Revenue Integrity Auditor 

Part Time, 48 Hours Per Pay Period, Day Shift

 

Position Summary: Performs complex level professional internal auditing work. Work involves leading or conducting process, financial, and compliance audit projects for Covenant Health entities as they relate to charging, coding, documentation and billing compliance. Also provides consulting services to the organization's management and staff and may coordinate requested investigations. Maintains all organizational and professional ethical standards and works with Covenant leaders to coach, mentor, and train department staff. Works independently under limited supervision with significant latitude for initiative and independent judgment. Reports to the Revenue Integrity Manager.

 

 

 

Responsibilities

 

  • Identifies and evaluates company risk areas and provides auditing procedures related to documentation and reimbursement to include: documenting client processes and procedures; assessing risks and adequacy of related manual and automated internal controls; developing criteria; reviewing and analyzing findings.

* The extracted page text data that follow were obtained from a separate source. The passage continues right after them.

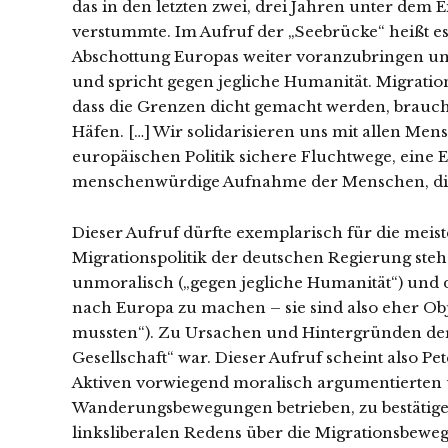
das in den letzten zwei, drei Jahren unter dem
verstummte. Im Aufruf der „Seebrücke“ heißt e
Abschottung Europas weiter voranzubringen und
und spricht gegen jegliche Humanität. Migration
dass die Grenzen dicht gemacht werden, brauche
Häfen. […] Wir solidarisieren uns mit allen Me
europäischen Politik sichere Fluchtwege, eine 
menschenwürdige Aufnahme der Menschen, die f
Dieser Aufruf dürfte exemplarisch für die meist
Migrationspolitik der deutschen Regierung steh
unmoralisch („gegen jegliche Humanität“) und 
nach Europa zu machen – sie sind also eher Obj
mussten“). Zu Ursachen und Hintergründen der 
Gesellschaft“ war. Dieser Aufruf scheint also Pet
Aktiven vorwiegend moralisch argumentierten 
Wanderungsbewegungen betrieben, zu bestätigen.
linksliberalen Redens über die Migrationsbew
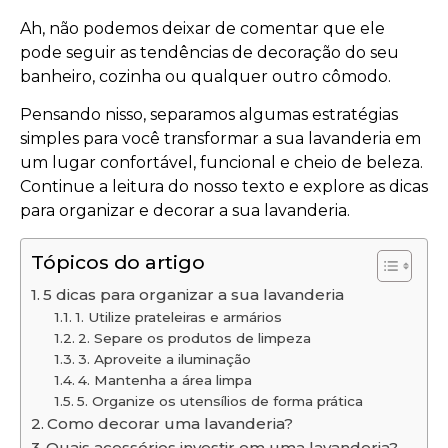
Ah, não podemos deixar de comentar que ele
pode seguir as tendências de decoração do seu
banheiro, cozinha ou qualquer outro cômodo.
Pensando nisso, separamos algumas estratégias
simples para você transformar a sua lavanderia em
um lugar confortável, funcional e cheio de beleza.
Continue a leitura do nosso texto e explore as dicas
para organizar e decorar a sua lavanderia.
Tópicos do artigo
5 dicas para organizar a sua lavanderia
1. Utilize prateleiras e armários
2. Separe os produtos de limpeza
3. Aproveite a iluminação
4. Mantenha a área limpa
5. Organize os utensílios de forma prática
Como decorar uma lavanderia?
Quais acessórios investir em uma lavanderia?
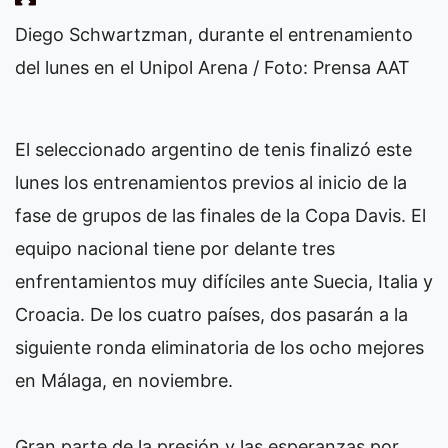
Diego Schwartzman, durante el entrenamiento
del lunes en el Unipol Arena / Foto: Prensa AAT
El seleccionado argentino de tenis finalizó este
lunes los entrenamientos previos al inicio de la
fase de grupos de las finales de la Copa Davis. El
equipo nacional tiene por delante tres
enfrentamientos muy difíciles ante Suecia, Italia y
Croacia. De los cuatro países, dos pasarán a la
siguiente ronda eliminatoria de los ocho mejores
en Málaga, en noviembre.
Gran parte de la presión y las esperanzas por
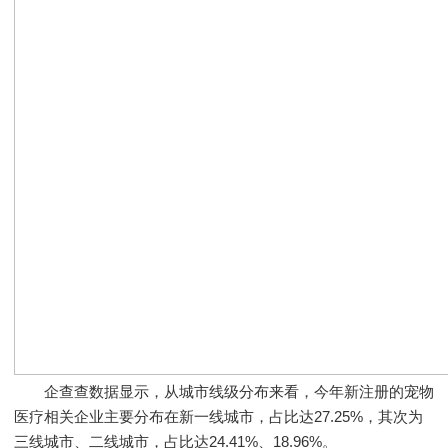
企查查数据显示，从城市线级分布来看，今年新注册的宠物
医疗相关企业主要分布在新一线城市，占比达27.25%，其次为
三线城市、二线城市，占比达24.41%、18.96%。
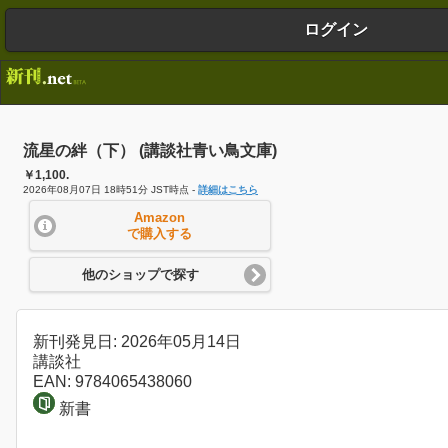
ログイン
流星の絆（下） (講談社青い鳥文庫)
￥1,100.
2026年08月07日 18時51分 JST時点 -
詳細はこちら
Amazon
で購入する
他のショップで探す
新刊発見日: 2026年05月14日
講談社
EAN: 9784065438060
新書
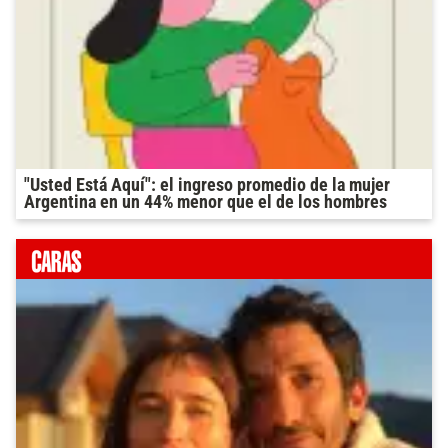
"Usted Está Aquí": el ingreso promedio de la mujer
Argentina en un 44% menor que el de los hombres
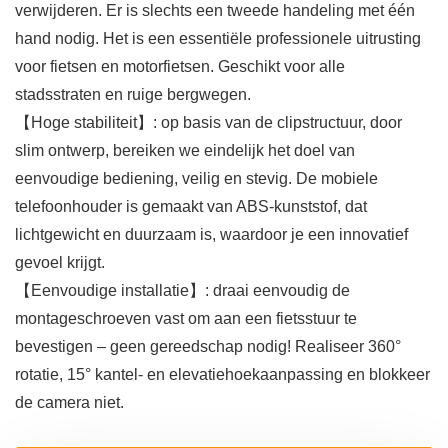
verwijderen. Er is slechts een tweede handeling met één
hand nodig. Het is een essentiële professionele uitrusting
voor fietsen en motorfietsen. Geschikt voor alle
stadsstraten en ruige bergwegen.
【Hoge stabiliteit】: op basis van de clipstructuur, door
slim ontwerp, bereiken we eindelijk het doel van
eenvoudige bediening, veilig en stevig. De mobiele
telefoonhouder is gemaakt van ABS-kunststof, dat
lichtgewicht en duurzaam is, waardoor je een innovatief
gevoel krijgt.
【Eenvoudige installatie】: draai eenvoudig de
montageschroeven vast om aan een fietsstuur te
bevestigen – geen gereedschap nodig! Realiseer 360°
rotatie, 15° kantel- en elevatiehoekaanpassing en blokkeer
de camera niet.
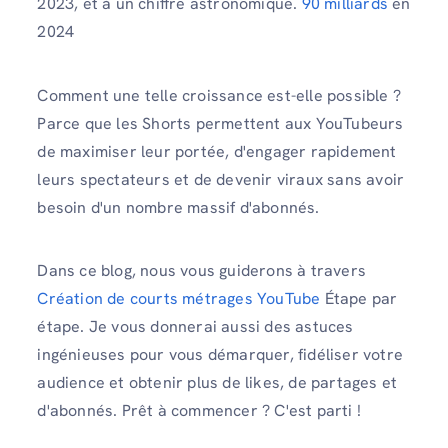
2023, et à un chiffre astronomique.
90 milliards
en
2024
Comment une telle croissance est-elle possible ?
Parce que les Shorts permettent aux YouTubeurs
de maximiser leur portée, d'engager rapidement
leurs spectateurs et de devenir viraux sans avoir
besoin d'un nombre massif d'abonnés.
Dans ce blog, nous vous guiderons à travers
Création de courts métrages YouTube
Étape par
étape. Je vous donnerai aussi des astuces
ingénieuses pour vous démarquer, fidéliser votre
audience et obtenir plus de likes, de partages et
d'abonnés. Prêt à commencer ? C'est parti !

Also provides corporate oversight of any current departmental audit programs.
  • Reviews ADR log, Appeals Database and Payor websites to identify audit issues and proactively
  • Coordinates with appropriate parties the complete/ partial payment or repayment of the claims, as described in the Audit Policy, as findings are identified that are either over-payments or underpayments. 
  • Explains charges and charging procedures to third party insurance companies for defense audits as applicable.
  • Works in conjunction with health information management, patient accounting, information systems and other personnel to assist with implementation of solutions to maintain a proper compliance stance.
  • Recognizes situations, which necessitate supervision and guidance, seeking and obtaining appropriate resources.

 

 

 

 

 

 

Qualifications

 

Minimum Education: Must be sufficient to meet the standards for achievement of the below indicated license and/or certification as required by the issuing authority.

 

Minimum Experience:Three (3) to five (5) years’ experience in health care.  Good working knowledge of healthcare billing, Medicare/Medicaid billing guidelines, and other Third Party Payor rules and regulations. Experience in problem solving and analytical reviews. Must be knowledgeable in use of PC's, Windows, Excel and Word Processing. Must have good public relations skills.

 

Licensure Requirements: Current clinical license/registration in the State of Tennessee or certification in field of healthcare related study.  RHIT/RHIA/CPC or clinician with background in provider reimbursement, coding or utilization management preferred.